Beltane.
In the imagination, the very word conjures images of fire and dancing, of May Poles and bonfire jumpers. I dream of a feast of lovers, come together to share our sacred joy in flesh and intimacy. My body aches for wine, and for warm sun that the Midwestern climate might deliver or deny at any moment. At this moment, I am denied all these things, and coffee will have to do.
I want to share images of luxuriant, lustful flesh, but my friends who would model for such images are few and all far away, and I have been too impoverished to hire professionals. I want to announce the precise date when my novel will be available — when my first “child” will be “born” — but the last edits are going more slowly than I had hoped, drug to a crawl by conflicts in other corners of my life, to say nothing of the miasma of exhaustion and depression which has lain thick over everything for the last six weeks. I want to be reborn in the sacred fires of Beltane, but in this moment I do not know either who I am or who I want to be.
The fire in my heart has guttered, and the embers have all but gone cold.
All that remains is the fire in my belly: hungry and wrathful, a beast with many enemies, few friends, and fewer qualms.
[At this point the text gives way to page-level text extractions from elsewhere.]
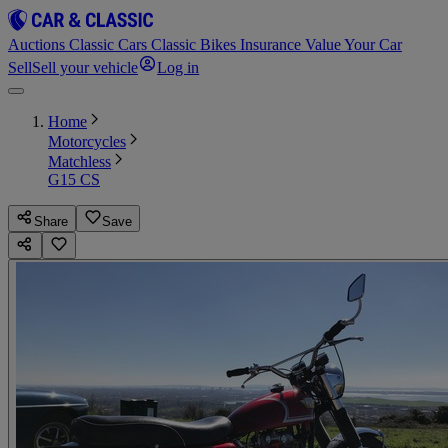
Auctions
Classic Cars
Classic Bikes
Insurance
Value Your Car
Sell
Sell your vehicle
Log in
Home
Motorcycles
Matchless
G15 CS
Share
Save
That beast has devoured my life before. It stalked my childhood, baited and provoked and trained by monsters that I mistook for my friends, until I did not believe that love or friendship were things that existed outside of fiction. It reigned over my Failed Life in Saint Louis, devouring one relationship after another.
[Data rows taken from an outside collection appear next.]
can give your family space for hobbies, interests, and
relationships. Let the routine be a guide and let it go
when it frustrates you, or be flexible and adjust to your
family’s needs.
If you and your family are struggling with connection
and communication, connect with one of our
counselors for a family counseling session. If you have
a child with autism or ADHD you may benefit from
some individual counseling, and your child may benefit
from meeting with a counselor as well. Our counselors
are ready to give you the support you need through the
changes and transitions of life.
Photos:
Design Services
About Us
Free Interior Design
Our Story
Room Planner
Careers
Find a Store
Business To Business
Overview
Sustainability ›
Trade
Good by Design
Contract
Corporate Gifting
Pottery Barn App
I know what needs to be done. I must reignite the fire in my heart. But the fuel it burns is in short supply, and all the harder to find in the darkness.
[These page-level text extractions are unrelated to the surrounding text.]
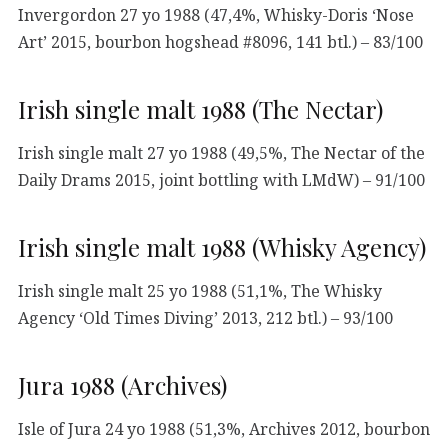
Invergordon 27 yo 1988 (47,4%, Whisky-Doris ‘Nose
Art’ 2015, bourbon hogshead #8096, 141 btl.) – 83/100
Irish single malt 1988 (The Nectar)
Irish single malt 27 yo 1988 (49,5%, The Nectar of the
Daily Drams 2015, joint bottling with LMdW) – 91/100
Irish single malt 1988 (Whisky Agency)
Irish single malt 25 yo 1988 (51,1%, The Whisky
Agency ‘Old Times Diving’ 2013, 212 btl.) – 93/100
Jura 1988 (Archives)
Isle of Jura 24 yo 1988 (51,3%, Archives 2012, bourbon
Fuel for the other fire, by contrast, glows in the dark. It’s practically self-igniting.
So I stumble through the darkness. I strive to remember where I came from and where I’m going, even as such thoughts fade into shadows, themselves.
Who am I?
Who do I want to be?
How do I get there from here?
How do I find the answers before the fire in my belly devours the questions?
* Some asshole will surely read this and try to tell the “Native American story” about two wolves and which one you feed. That asshole can fuck off and die. First off, Billy Graham came up with that shit. Secondly, I use the fire metaphor for a reason: once lit, a fire burns so long as there is fuel and air, and if those things exist in the environment, it need not be “fed”. If you can look at the world and not see a fuel-rich environment for rage, then you are a fool.